**What you have to do**
The answer must restate every entry below word for word.

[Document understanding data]
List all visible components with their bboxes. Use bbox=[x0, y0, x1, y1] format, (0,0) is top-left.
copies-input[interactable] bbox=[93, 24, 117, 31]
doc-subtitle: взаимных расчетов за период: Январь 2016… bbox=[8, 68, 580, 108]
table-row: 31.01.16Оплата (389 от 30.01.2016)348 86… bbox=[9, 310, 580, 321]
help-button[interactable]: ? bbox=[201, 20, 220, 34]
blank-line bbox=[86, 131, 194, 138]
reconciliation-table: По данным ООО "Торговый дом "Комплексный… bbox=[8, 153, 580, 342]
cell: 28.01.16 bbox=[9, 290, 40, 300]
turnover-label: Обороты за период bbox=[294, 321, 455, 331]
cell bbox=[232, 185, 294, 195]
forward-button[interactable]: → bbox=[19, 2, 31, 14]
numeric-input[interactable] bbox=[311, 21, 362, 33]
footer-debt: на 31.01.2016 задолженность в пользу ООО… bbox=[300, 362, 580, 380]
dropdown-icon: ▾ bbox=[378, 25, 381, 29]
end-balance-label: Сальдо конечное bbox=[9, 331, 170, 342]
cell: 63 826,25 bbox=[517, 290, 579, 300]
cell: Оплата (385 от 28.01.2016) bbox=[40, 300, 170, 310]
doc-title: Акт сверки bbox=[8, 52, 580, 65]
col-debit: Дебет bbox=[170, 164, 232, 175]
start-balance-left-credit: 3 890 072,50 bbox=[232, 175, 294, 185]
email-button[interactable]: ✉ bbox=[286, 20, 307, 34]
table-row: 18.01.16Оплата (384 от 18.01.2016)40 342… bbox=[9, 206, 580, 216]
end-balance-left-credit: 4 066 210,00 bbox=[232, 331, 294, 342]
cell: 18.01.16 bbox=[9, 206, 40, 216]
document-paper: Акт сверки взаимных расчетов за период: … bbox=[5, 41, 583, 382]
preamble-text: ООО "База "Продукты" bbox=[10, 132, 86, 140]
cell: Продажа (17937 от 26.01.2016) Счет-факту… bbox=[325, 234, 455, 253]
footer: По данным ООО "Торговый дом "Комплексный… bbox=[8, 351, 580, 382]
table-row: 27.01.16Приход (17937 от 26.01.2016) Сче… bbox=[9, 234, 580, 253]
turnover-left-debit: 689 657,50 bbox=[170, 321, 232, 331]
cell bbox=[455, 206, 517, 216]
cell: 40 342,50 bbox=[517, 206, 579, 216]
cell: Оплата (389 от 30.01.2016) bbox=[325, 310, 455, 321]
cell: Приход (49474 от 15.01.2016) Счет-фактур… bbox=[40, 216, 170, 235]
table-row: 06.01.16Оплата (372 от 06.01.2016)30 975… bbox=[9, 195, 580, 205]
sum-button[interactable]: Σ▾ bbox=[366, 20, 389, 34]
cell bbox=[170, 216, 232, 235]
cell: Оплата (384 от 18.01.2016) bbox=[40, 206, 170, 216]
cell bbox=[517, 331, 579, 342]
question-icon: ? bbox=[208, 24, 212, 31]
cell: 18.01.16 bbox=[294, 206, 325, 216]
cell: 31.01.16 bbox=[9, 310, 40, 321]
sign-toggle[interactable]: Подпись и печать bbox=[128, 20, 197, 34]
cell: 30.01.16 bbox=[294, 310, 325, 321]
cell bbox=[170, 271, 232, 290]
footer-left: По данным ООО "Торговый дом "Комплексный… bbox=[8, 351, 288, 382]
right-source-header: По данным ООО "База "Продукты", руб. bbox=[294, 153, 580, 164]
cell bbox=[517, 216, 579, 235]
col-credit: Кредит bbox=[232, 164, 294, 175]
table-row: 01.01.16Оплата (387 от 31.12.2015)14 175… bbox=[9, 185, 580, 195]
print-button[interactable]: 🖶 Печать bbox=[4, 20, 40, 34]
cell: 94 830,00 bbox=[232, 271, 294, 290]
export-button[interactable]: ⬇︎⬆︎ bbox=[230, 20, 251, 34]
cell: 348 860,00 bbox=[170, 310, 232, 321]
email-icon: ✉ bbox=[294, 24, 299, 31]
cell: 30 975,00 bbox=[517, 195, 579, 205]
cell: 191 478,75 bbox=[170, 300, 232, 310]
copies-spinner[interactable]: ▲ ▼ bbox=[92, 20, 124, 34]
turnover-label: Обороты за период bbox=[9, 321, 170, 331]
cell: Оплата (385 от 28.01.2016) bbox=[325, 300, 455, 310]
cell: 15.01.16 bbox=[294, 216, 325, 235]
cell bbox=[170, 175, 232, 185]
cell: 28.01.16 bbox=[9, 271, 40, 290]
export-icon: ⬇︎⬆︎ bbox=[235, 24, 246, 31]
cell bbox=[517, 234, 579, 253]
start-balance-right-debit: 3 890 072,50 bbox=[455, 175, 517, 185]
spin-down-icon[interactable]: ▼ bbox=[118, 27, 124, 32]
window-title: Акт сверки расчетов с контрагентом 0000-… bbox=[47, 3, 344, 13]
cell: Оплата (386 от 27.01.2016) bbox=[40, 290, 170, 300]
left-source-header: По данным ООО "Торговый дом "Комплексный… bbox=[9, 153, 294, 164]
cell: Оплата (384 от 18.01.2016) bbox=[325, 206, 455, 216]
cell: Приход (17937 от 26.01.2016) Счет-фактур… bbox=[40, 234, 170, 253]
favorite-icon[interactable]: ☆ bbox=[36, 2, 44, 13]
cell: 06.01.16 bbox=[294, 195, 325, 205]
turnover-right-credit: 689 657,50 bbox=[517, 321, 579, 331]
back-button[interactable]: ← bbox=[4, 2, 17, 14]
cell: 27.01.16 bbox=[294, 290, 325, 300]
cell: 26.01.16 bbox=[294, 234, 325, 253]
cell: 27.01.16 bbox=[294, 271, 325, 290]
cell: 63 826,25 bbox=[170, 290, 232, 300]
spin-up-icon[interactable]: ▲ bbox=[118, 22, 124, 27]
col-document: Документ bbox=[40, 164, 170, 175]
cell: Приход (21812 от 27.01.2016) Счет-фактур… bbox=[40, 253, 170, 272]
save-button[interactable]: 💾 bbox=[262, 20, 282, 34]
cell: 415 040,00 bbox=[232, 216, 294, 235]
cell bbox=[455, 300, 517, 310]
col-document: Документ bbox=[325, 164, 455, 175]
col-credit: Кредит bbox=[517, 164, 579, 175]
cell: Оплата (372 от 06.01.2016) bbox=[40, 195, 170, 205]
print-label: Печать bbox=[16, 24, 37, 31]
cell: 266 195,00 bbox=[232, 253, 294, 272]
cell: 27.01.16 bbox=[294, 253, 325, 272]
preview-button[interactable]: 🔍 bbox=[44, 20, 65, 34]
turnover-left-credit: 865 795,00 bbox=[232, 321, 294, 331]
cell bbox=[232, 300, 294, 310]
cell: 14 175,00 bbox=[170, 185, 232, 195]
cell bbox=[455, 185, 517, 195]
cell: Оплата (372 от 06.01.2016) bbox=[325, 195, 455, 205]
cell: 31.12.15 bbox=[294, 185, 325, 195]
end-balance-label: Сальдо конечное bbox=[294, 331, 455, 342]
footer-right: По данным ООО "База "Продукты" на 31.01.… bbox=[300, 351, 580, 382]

**Result**
List all visible components with their bboxes. Use bbox=[x0, y0, x1, y1] format, (0,0) is top-left.
copies-input[interactable] bbox=[93, 24, 117, 31]
doc-subtitle: взаимных расчетов за период: Январь 2016… bbox=[8, 68, 580, 108]
table-row: 31.01.16Оплата (389 от 30.01.2016)348 86… bbox=[9, 310, 580, 321]
help-button[interactable]: ? bbox=[201, 20, 220, 34]
blank-line bbox=[86, 131, 194, 138]
reconciliation-table: По данным ООО "Торговый дом "Комплексный… bbox=[8, 153, 580, 342]
cell: 28.01.16 bbox=[9, 290, 40, 300]
turnover-label: Обороты за период bbox=[294, 321, 455, 331]
cell bbox=[232, 185, 294, 195]
forward-button[interactable]: → bbox=[19, 2, 31, 14]
numeric-input[interactable] bbox=[311, 21, 362, 33]
footer-debt: на 31.01.2016 задолженность в пользу ООО… bbox=[300, 362, 580, 380]
dropdown-icon: ▾ bbox=[378, 25, 381, 29]
end-balance-label: Сальдо конечное bbox=[9, 331, 170, 342]
cell: 63 826,25 bbox=[517, 290, 579, 300]
cell: Оплата (385 от 28.01.2016) bbox=[40, 300, 170, 310]
doc-title: Акт сверки bbox=[8, 52, 580, 65]
col-debit: Дебет bbox=[170, 164, 232, 175]
start-balance-left-credit: 3 890 072,50 bbox=[232, 175, 294, 185]
email-button[interactable]: ✉ bbox=[286, 20, 307, 34]
table-row: 18.01.16Оплата (384 от 18.01.2016)40 342… bbox=[9, 206, 580, 216]
end-balance-left-credit: 4 066 210,00 bbox=[232, 331, 294, 342]
cell: 18.01.16 bbox=[9, 206, 40, 216]
document-paper: Акт сверки взаимных расчетов за период: … bbox=[5, 41, 583, 382]
preamble-text: ООО "База "Продукты" bbox=[10, 132, 86, 140]
cell: Продажа (17937 от 26.01.2016) Счет-факту… bbox=[325, 234, 455, 253]
footer: По данным ООО "Торговый дом "Комплексный… bbox=[8, 351, 580, 382]
table-row: 27.01.16Приход (17937 от 26.01.2016) Сче… bbox=[9, 234, 580, 253]
turnover-left-debit: 689 657,50 bbox=[170, 321, 232, 331]
cell bbox=[455, 206, 517, 216]
cell: 40 342,50 bbox=[517, 206, 579, 216]
cell: Оплата (389 от 30.01.2016) bbox=[325, 310, 455, 321]
cell: Приход (49474 от 15.01.2016) Счет-фактур… bbox=[40, 216, 170, 235]
table-row: 06.01.16Оплата (372 от 06.01.2016)30 975… bbox=[9, 195, 580, 205]
sum-button[interactable]: Σ▾ bbox=[366, 20, 389, 34]
cell bbox=[170, 216, 232, 235]
cell: Оплата (384 от 18.01.2016) bbox=[40, 206, 170, 216]
cell bbox=[517, 331, 579, 342]
question-icon: ? bbox=[208, 24, 212, 31]
cell: 18.01.16 bbox=[294, 206, 325, 216]
cell: 31.01.16 bbox=[9, 310, 40, 321]
sign-toggle[interactable]: Подпись и печать bbox=[128, 20, 197, 34]
cell: 30.01.16 bbox=[294, 310, 325, 321]
cell bbox=[170, 271, 232, 290]
footer-left: По данным ООО "Торговый дом "Комплексный… bbox=[8, 351, 288, 382]
right-source-header: По данным ООО "База "Продукты", руб. bbox=[294, 153, 580, 164]
cell bbox=[517, 216, 579, 235]
col-credit: Кредит bbox=[232, 164, 294, 175]
table-row: 01.01.16Оплата (387 от 31.12.2015)14 175… bbox=[9, 185, 580, 195]
print-button[interactable]: 🖶 Печать bbox=[4, 20, 40, 34]
cell: 94 830,00 bbox=[232, 271, 294, 290]
export-button[interactable]: ⬇︎⬆︎ bbox=[230, 20, 251, 34]
cell: 348 860,00 bbox=[170, 310, 232, 321]
email-icon: ✉ bbox=[294, 24, 299, 31]
cell: 30 975,00 bbox=[517, 195, 579, 205]
cell: 191 478,75 bbox=[170, 300, 232, 310]
copies-spinner[interactable]: ▲ ▼ bbox=[92, 20, 124, 34]
turnover-label: Обороты за период bbox=[9, 321, 170, 331]
cell: Оплата (385 от 28.01.2016) bbox=[325, 300, 455, 310]
cell: 15.01.16 bbox=[294, 216, 325, 235]
cell bbox=[170, 175, 232, 185]
cell: 28.01.16 bbox=[9, 271, 40, 290]
export-icon: ⬇︎⬆︎ bbox=[235, 24, 246, 31]
cell bbox=[517, 234, 579, 253]
start-balance-right-debit: 3 890 072,50 bbox=[455, 175, 517, 185]
spin-down-icon[interactable]: ▼ bbox=[118, 27, 124, 32]
window-title: Акт сверки расчетов с контрагентом 0000-… bbox=[47, 3, 344, 13]
cell: Оплата (386 от 27.01.2016) bbox=[40, 290, 170, 300]
left-source-header: По данным ООО "Торговый дом "Комплексный… bbox=[9, 153, 294, 164]
cell: Оплата (384 от 18.01.2016) bbox=[325, 206, 455, 216]
cell: Приход (17937 от 26.01.2016) Счет-фактур… bbox=[40, 234, 170, 253]
favorite-icon[interactable]: ☆ bbox=[36, 2, 44, 13]
cell: 06.01.16 bbox=[294, 195, 325, 205]
turnover-right-credit: 689 657,50 bbox=[517, 321, 579, 331]
back-button[interactable]: ← bbox=[4, 2, 17, 14]
cell: 27.01.16 bbox=[294, 290, 325, 300]
cell: 26.01.16 bbox=[294, 234, 325, 253]
cell: 27.01.16 bbox=[294, 271, 325, 290]
cell: 63 826,25 bbox=[170, 290, 232, 300]
spin-up-icon[interactable]: ▲ bbox=[118, 22, 124, 27]
col-document: Документ bbox=[40, 164, 170, 175]
cell: Приход (21812 от 27.01.2016) Счет-фактур… bbox=[40, 253, 170, 272]
save-button[interactable]: 💾 bbox=[262, 20, 282, 34]
cell: 415 040,00 bbox=[232, 216, 294, 235]
cell bbox=[455, 300, 517, 310]
col-document: Документ bbox=[325, 164, 455, 175]
col-credit: Кредит bbox=[517, 164, 579, 175]
cell: Оплата (372 от 06.01.2016) bbox=[40, 195, 170, 205]
print-label: Печать bbox=[16, 24, 37, 31]
cell: 266 195,00 bbox=[232, 253, 294, 272]
cell: 27.01.16 bbox=[294, 253, 325, 272]
preview-button[interactable]: 🔍 bbox=[44, 20, 65, 34]
turnover-left-credit: 865 795,00 bbox=[232, 321, 294, 331]
cell bbox=[232, 300, 294, 310]
cell: 14 175,00 bbox=[170, 185, 232, 195]
cell bbox=[455, 185, 517, 195]
cell: Оплата (372 от 06.01.2016) bbox=[325, 195, 455, 205]
cell: 31.12.15 bbox=[294, 185, 325, 195]
end-balance-label: Сальдо конечное bbox=[294, 331, 455, 342]
footer-right: По данным ООО "База "Продукты" на 31.01.… bbox=[300, 351, 580, 382]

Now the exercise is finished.